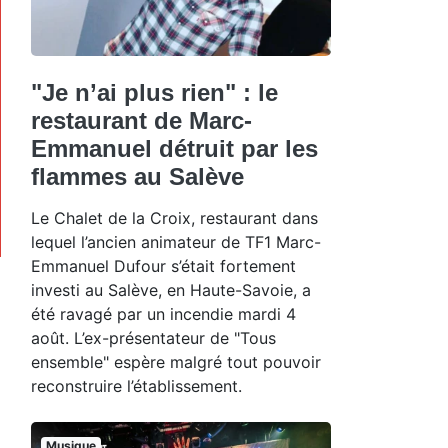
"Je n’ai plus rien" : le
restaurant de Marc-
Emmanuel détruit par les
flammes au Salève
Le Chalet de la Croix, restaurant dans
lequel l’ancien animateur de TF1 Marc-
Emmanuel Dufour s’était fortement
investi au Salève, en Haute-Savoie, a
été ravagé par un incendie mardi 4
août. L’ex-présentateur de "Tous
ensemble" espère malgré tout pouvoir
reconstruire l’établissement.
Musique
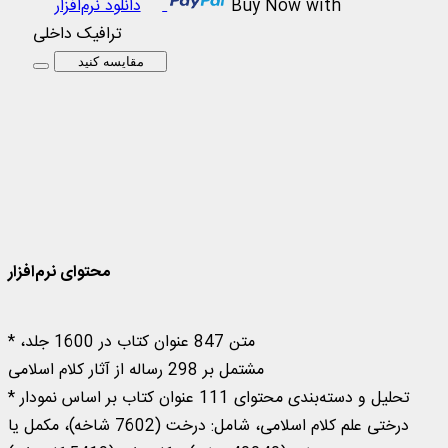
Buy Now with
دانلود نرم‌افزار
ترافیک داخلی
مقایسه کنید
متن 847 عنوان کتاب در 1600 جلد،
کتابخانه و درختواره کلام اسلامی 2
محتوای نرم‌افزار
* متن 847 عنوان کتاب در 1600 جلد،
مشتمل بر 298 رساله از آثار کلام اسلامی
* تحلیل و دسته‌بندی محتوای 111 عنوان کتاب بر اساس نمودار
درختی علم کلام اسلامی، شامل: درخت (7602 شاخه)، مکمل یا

- To do -
The whole listing is to be duplicated verbatim, apart from its images.

- Expected output -
"Je n’ai plus rien" : le
restaurant de Marc-
Emmanuel détruit par les
flammes au Salève
Le Chalet de la Croix, restaurant dans
lequel l’ancien animateur de TF1 Marc-
Emmanuel Dufour s’était fortement
investi au Salève, en Haute-Savoie, a
été ravagé par un incendie mardi 4
août. L’ex-présentateur de "Tous
ensemble" espère malgré tout pouvoir
reconstruire l’établissement.
Musique
Buy Now with
دانلود نرم‌افزار
ترافیک داخلی
مقایسه کنید
متن 847 عنوان کتاب در 1600 جلد،
کتابخانه و درختواره کلام اسلامی 2
محتوای نرم‌افزار
* متن 847 عنوان کتاب در 1600 جلد،
مشتمل بر 298 رساله از آثار کلام اسلامی
* تحلیل و دسته‌بندی محتوای 111 عنوان کتاب بر اساس نمودار
درختی علم کلام اسلامی، شامل: درخت (7602 شاخه)، مکمل یا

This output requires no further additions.